Yesterday was the second class, and they made potato salad and bread rolls. She's getting really good with yeast doughs, which is great as I cannot make dough rise to save my life. But the double-secret bonus, to me, is that she actually tries the foods she makes.
She announced she wants to be a chef when she grows up. That's fine by me.
This school year, Baboo is in this special intensive-Russian program through her school. Their classroom is in a Russian school (which is, conveniently, just around the corner from the main campus). Two days a week they return to the main campus for lunch* and to use the computers and library. They have daily Russian lessons, and a structured exchange with specific Russian kids from their host school. Those kids have been studying French, and the two groups have time together every week.
*Lunch aside: Lunch at the Russian school is disappointing. Seems every day they get a weiner and a starch: either over-cooked pasta or flavor-free mashed potatos. Plastic cutlery. Baboo now takes a small container of flavored salt in her backpack. Her best friend brings those little salt packets like what you get from a fast food restaurant.

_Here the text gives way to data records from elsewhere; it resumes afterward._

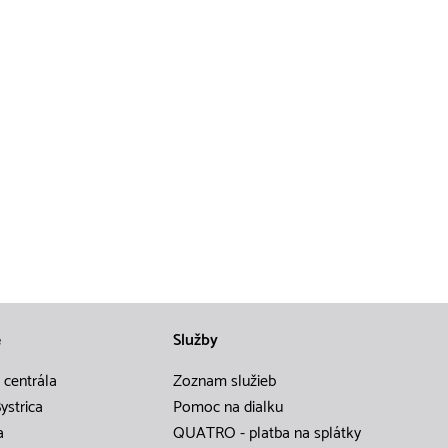
e
Služby
 centrála
Zoznam služieb
ystrica
Pomoc na dialku
a
QUATRO - platba na splátky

Needless to say, the days they have lunch at the main campus are much nicer, more diverse, albeit a LOT more expensive.
Russian school lunch: 20 to 50 rubles a day. I don't know why the price varies since the menu doesn't.
Main campus lunch: 190 rubles a day. Here is a typical lunch at the main campus:
Assiette de crudités (raw veggie plate)
Salade de carottes (carrot salad)
Salade au jambon et fromage (ham and cheese salad)
Soupe de légumes (vegetable soup)
Fricassée de poulet (fried chicken)
Pain de porc (breaded pork cutlet)
Poisson cajun (cajun-style fish)
Riz doré (yellow rice)
Riz doré (yellow rice)
Haricots verts (green beans)
Fromage (cheese . . . well, duh!)
Fruits de saison (seasonal fruits)
Jus de fruits (fruit juice)
Pâtisserie (pastry . . . Guess which is more popular in this category?)
Baboo said she and one of her French classmates were sitting on the playground during recess last week, and a group of Russian girls came over and asked them questions. Baboo and friend answered, in their limited Russian, and the Russian girls said, "Oooooo!"
We asked her teacher if she could skip English class. "Well, many of her classmates speak English well," he began.
Um, yeah. But this kid's mother tongue is English, we insisted. He left it with a "We'll see about that."
He's been using Wednesday mornings to give her class assessment tests. Shortly after we had the English-skills conversation, there was a question on an assessment test, asking her to identify the last movement of Beethoven's 9th Symphony. She doesn't know how to say that in French, so she wrote "Ode to Joy."
Suddenly her teacher realized that not only does she know English, but she knows THINGS in English. It really is a working language for her. So she got yanked out of English class and given extra one-on-one time with the Russian teacher.
The other weirdly wonderful thing is that last week the teacher emailed all of the parents a copy of a student's weekly assessment test so that we could use it to see the correct answers. It was not a flawless test, but it was, apparently, the best one. The student's name was whited out, but we recognized the handwriting immediately.
The Spouse sees the teacher ever morning when he drops Baboo off at school. "She didn't get all the answers right," he said to Teacher.
"If she didn't get the answer, no one got it," said Teacher.
Pardon me for being proud . . .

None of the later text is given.